Grieve or let your spouse grieve
Choosing to have fewer or more children than you desire means letting go of a dream — an idea of what you thought your life would look like. That means you or your spouse will need to grieve, and that’s normal.
Coffey points out that it’s rare for people to easily accept their new reality. You or your spouse may go through stages of letting go of your dream, but the issue could crop up again. Humphries advises that couples should expect this as part of the human experience. “We can accept each other’s humaneness, and that, ‘Hey, every once in a while, I might come across resentful because I really wanted to have four or five kids, you know?’ ” She encourages couples to keep communicating with grace and love. “Don’t go your separate ways and get more and more resentful, which honestly, I think is the natural trajectory as you’re married a lot of years.”
If your spouse has agreed to your desire to have (or not have) another baby, give them space to process their grief. Be a kind and compassionate partner.

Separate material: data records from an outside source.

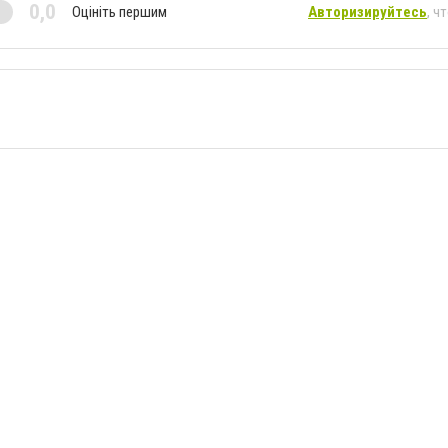
0,0
Оцініть першим
Авторизируйтесь
, ч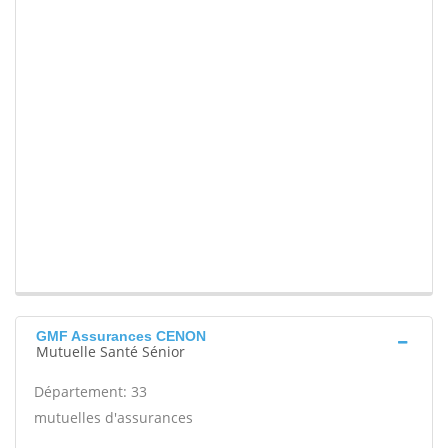
GMF Assurances CENON
Mutuelle Santé Sénior
Département: 33
mutuelles d'assurances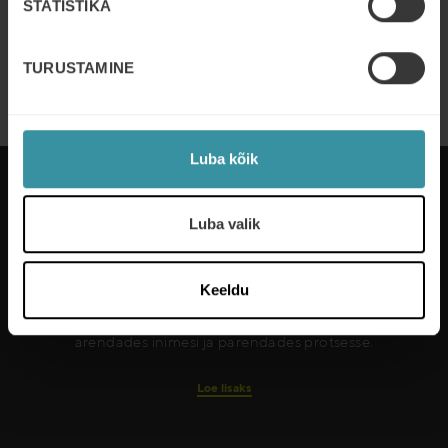
STATISTIKA
JUULI 7
| 2 MIN READ
Implementing Value-Based Sales
TURUSTAMINE
training for AHI Carrier
Read more
Luba kõik
Luba valik
Mercuri International arendab inimesi ja
organisatsioone kliendisuhete juhtimise valdkonnas
Keeldu
enam kui 50 riigis. Me teenindame kliente nii
lokaalselt kui globaalselt. Me kasvatame kasumit
arendades inimesi ja parendades protsesse.
Loe lisaks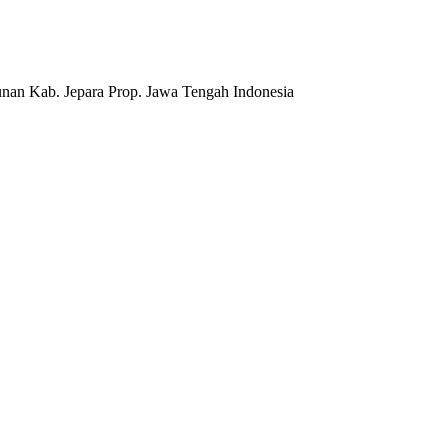
nan Kab. Jepara Prop. Jawa Tengah Indonesia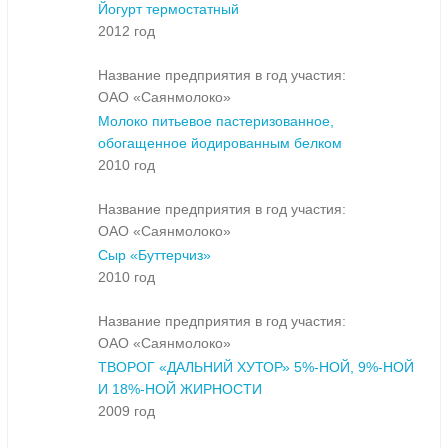
Йогурт термостатный
2012 год
Название предприятия в год участия:
ОАО «Саянмолоко»
Молоко питьевое пастеризованное,
обогащенное йодированным белком
2010 год
Название предприятия в год участия:
ОАО «Саянмолоко»
Сыр «Буттерчиз»
2010 год
Название предприятия в год участия:
ОАО «Саянмолоко»
ТВОРОГ «ДАЛЬНИЙ ХУТОР» 5%-НОЙ, 9%-НОЙ
И 18%-НОЙ ЖИРНОСТИ
2009 год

If you or your spouse is experiencing depression, anxiety or a significant mental burden around this issue, it’s important to seek help. Coffey encourages couples to seek mentors — preferably not family members — but couples who have been through the stage that you’re in now. Couples can also look for a godly Christian counselor to walk them through this season of conflict and into a place of agreement.

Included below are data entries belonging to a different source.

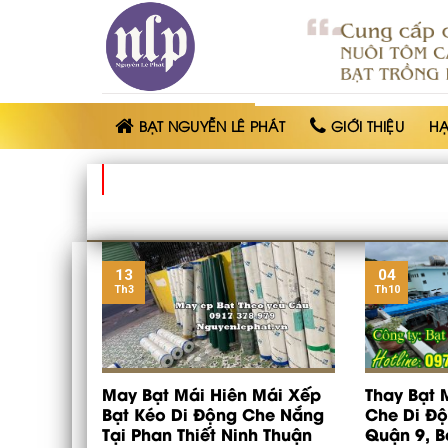
BẠT
NHỰA
NGUYỄN
LÊ
PHÁT
BẠT NGUYỄN LÊ PHÁT
GIỚI THIỆU
H
13
04
Th3
Th10
May Bạt Mái Hiên Mái Xếp
Thay Bạt 
Bạt Kéo Di Động Che Nắng
Che Di Độ
Tại Phan Thiết Ninh Thuận
Quận 9, Bạ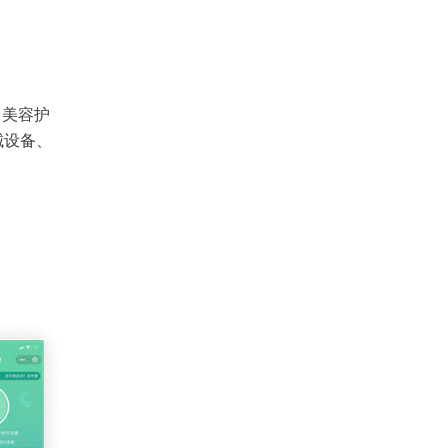
、美容护
械设备、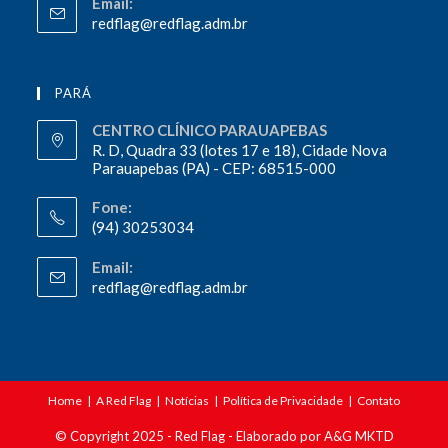
Email:
redflag@redflag.adm.br
PARÁ
CENTRO CLÍNICO PARAUAPEBAS
R. D, Quadra 33 (lotes 17 e 18), Cidade Nova
Parauapebas (PA) - CEP: 68515-000
Fone:
(94) 30253034
Email:
redflag@redflag.adm.br
Home
A Red Flag
Notícias
Política de Privacidade
Contato
© Copyright 2025 - Red Flag - Elaborado por
A&G MKTD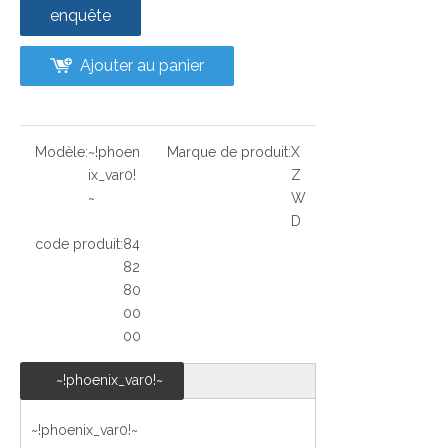
enquête
Ajouter au panier
Modèle:
~!phoen
Marque de produit:
X
ix_var0!
Z
~
W
D
code produit:
84
82
80
00
00
~!phoenix_var0!~
~!phoenix_var0!~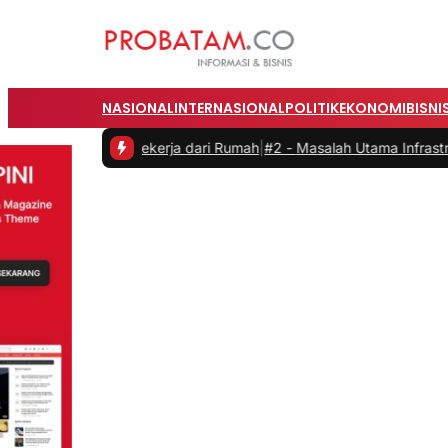
NASIONAL
INTERNASIONAL
POLITIK
EKONOMI
BISNI
tas saat Bekerja dari Rumah
|
#2 -
Masalah Utama Infrastruktur Pengi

God can guide your decision, if you let Him
Jackie Hill Perry and her husband, Preston, were sure they were done having children after their third and had already scheduled a vasectomy for Preston. But in a YouTube video, Jackie reveals that she was having doubts about the decision. She didn’t tell Preston about her unrest until she had a disturbing dream. “I heard God speak to me and say, ‘Do you trust me to have a fourth child?’ ”

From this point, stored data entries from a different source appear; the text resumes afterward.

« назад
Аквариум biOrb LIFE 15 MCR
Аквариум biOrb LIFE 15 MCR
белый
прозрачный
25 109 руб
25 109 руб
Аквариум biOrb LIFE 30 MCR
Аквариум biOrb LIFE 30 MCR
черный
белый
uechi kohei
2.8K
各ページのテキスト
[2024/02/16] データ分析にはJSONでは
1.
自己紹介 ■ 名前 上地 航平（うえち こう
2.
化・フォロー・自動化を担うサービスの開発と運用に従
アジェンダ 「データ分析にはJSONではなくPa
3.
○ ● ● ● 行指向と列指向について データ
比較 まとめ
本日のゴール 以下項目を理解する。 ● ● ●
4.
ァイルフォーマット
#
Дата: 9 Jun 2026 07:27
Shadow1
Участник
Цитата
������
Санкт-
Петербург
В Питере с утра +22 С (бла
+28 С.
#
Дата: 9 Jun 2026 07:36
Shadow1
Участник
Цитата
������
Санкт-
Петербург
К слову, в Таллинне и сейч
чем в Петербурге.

She texted her husband, who was in the parking lot waiting for his vasectomy appointment. He was not at peace either. He’d also had a dream a week earlier in which he was an old man, regretting that he’d never had a son. They agreed to try for a fourth child, and in a short while, they welcomed their son, August Truth Perry, to the world.
The psalmist says, “Behold, children are a heritage from the Lord, the fruit of the womb a reward.” Each child is a precious gift from God — a gift that requires significant stewardship. Ask God what His plans are for your family. If you ask, God will grant you wisdom about having another baby and help you create a loving atmosphere for your family.